(Page images and extracted text)
-- -- --
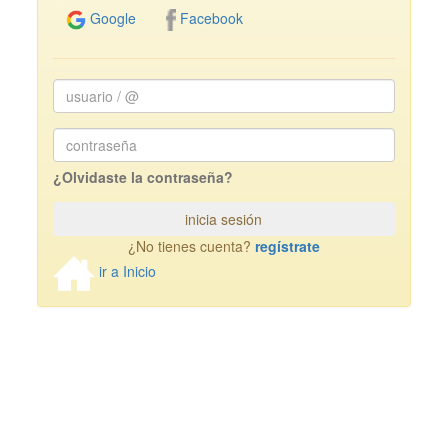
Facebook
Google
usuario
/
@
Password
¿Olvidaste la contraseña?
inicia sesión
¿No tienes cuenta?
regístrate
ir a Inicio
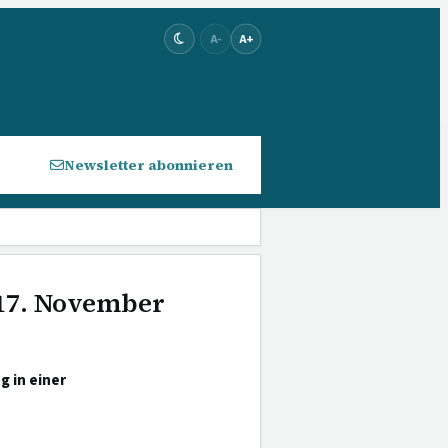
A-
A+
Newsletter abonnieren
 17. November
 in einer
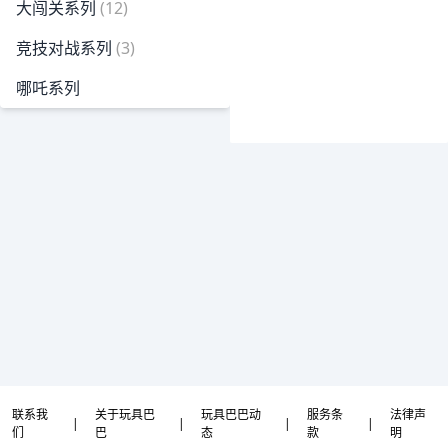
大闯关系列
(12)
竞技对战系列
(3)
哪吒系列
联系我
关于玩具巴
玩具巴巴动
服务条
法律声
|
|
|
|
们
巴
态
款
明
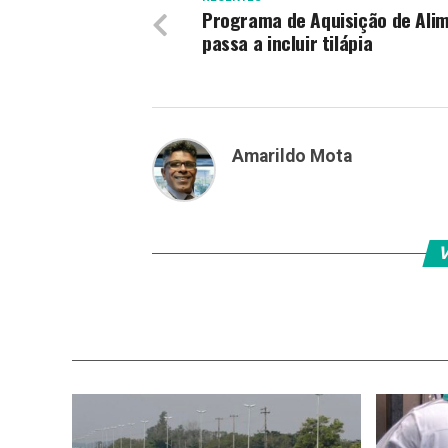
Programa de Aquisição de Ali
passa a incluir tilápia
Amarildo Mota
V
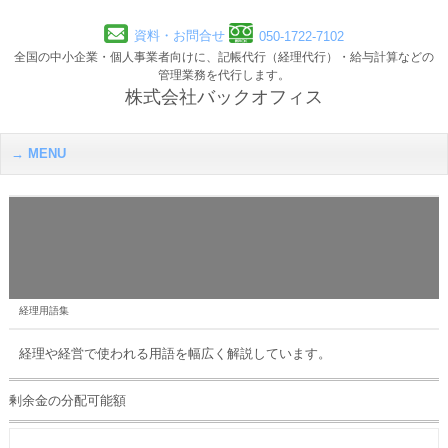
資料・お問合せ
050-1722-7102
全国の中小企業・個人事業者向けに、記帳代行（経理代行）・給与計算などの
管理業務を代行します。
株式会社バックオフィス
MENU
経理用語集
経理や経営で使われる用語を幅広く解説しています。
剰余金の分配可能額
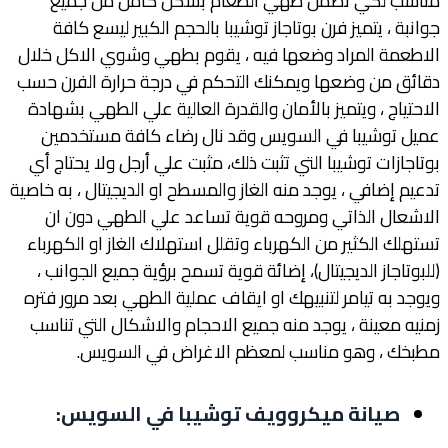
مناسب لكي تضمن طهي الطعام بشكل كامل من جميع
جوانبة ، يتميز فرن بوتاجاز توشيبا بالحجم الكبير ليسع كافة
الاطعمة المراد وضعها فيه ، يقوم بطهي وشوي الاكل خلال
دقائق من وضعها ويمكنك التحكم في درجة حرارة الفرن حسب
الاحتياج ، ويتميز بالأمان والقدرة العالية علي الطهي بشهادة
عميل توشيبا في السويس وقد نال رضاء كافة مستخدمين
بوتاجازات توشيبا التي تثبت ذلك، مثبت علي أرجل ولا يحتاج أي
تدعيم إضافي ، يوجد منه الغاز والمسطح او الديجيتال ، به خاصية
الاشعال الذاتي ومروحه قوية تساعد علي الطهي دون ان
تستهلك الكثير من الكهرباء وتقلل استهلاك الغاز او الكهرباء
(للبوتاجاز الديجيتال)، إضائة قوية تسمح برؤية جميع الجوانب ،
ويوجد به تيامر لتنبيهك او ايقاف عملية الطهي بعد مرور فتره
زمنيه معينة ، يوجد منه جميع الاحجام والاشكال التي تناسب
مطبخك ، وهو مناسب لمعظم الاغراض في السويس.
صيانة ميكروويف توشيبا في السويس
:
-- -- --
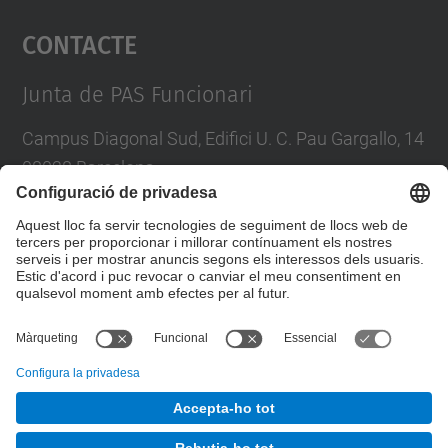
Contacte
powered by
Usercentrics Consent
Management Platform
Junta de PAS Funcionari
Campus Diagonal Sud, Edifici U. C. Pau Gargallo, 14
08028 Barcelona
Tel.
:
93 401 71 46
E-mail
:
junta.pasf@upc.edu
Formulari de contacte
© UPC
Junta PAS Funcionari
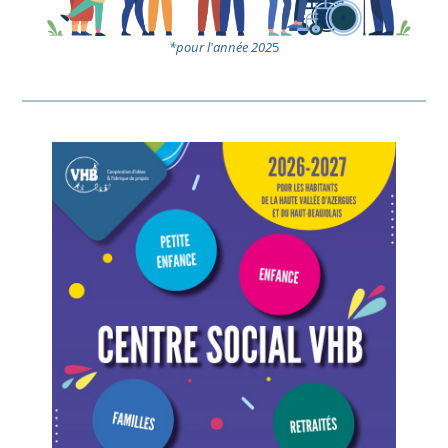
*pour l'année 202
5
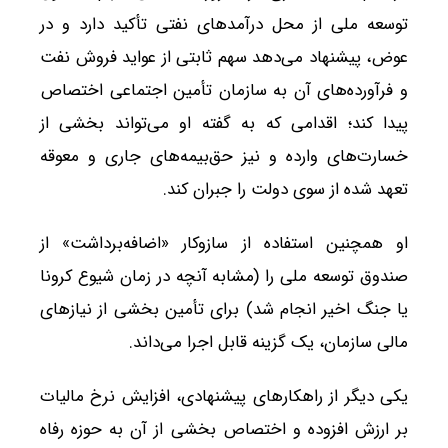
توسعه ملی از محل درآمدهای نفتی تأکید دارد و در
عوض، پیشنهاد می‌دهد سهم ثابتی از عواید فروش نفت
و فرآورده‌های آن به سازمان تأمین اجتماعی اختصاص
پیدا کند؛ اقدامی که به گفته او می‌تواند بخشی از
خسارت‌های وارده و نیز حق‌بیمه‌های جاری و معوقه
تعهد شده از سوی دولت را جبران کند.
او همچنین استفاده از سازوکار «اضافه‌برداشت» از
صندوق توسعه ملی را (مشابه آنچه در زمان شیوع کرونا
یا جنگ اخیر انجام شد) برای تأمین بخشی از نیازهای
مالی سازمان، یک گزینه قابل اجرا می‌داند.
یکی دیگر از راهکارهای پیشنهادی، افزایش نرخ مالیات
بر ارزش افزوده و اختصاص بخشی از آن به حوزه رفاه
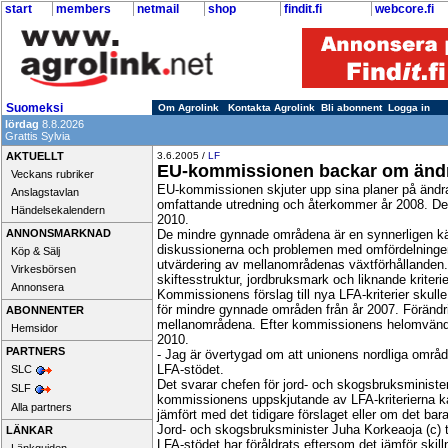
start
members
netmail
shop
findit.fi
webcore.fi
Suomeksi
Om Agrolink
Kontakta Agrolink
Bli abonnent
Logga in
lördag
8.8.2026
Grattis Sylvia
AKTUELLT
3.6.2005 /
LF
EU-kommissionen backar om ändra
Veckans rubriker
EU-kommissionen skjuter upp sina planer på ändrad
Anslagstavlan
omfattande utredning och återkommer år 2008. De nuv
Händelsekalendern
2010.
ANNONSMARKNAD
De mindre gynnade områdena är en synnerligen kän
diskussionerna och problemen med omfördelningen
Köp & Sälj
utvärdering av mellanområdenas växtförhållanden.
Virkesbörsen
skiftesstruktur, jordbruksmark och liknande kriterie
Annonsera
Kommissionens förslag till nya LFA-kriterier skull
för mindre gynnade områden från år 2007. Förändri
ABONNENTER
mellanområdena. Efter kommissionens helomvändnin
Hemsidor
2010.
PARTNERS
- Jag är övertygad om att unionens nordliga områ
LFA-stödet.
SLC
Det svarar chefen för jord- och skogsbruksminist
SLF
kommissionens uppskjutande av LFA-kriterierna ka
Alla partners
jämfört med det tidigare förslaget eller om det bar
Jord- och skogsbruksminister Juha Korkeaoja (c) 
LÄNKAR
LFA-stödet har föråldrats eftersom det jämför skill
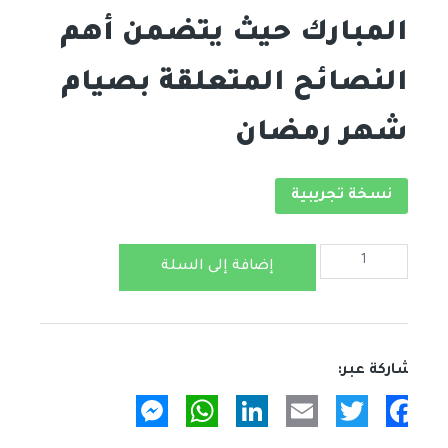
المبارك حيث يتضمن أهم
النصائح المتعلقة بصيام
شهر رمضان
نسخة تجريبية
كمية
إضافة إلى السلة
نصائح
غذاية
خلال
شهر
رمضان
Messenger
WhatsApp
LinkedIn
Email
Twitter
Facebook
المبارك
-- -- --
_How to complete this task_. Make an exact copy of the lines above, beginning with the line with "管理業務を代行します。" and ending with the line with "عميل توشيبا في", and keep the pictures out of it.

_Exercise response_.
管理業務を代行します。
株式会社バックオフィス
MENU
経理用語集
経理や経営で使われる用語を幅広く解説しています。
剰余金の分配可能額
مناسب لكي تضمن طهي الطعام بشكل كامل من جميع
جوانبة ، يتميز فرن بوتاجاز توشيبا بالحجم الكبير ليسع كافة
الاطعمة المراد وضعها فيه ، يقوم بطهي وشوي الاكل خلال
دقائق من وضعها ويمكنك التحكم في درجة حرارة الفرن حسب
الاحتياج ، ويتميز بالأمان والقدرة العالية علي الطهي بشهادة
عميل توشيبا في السويس وقد نال رضاء كافة مستخدمين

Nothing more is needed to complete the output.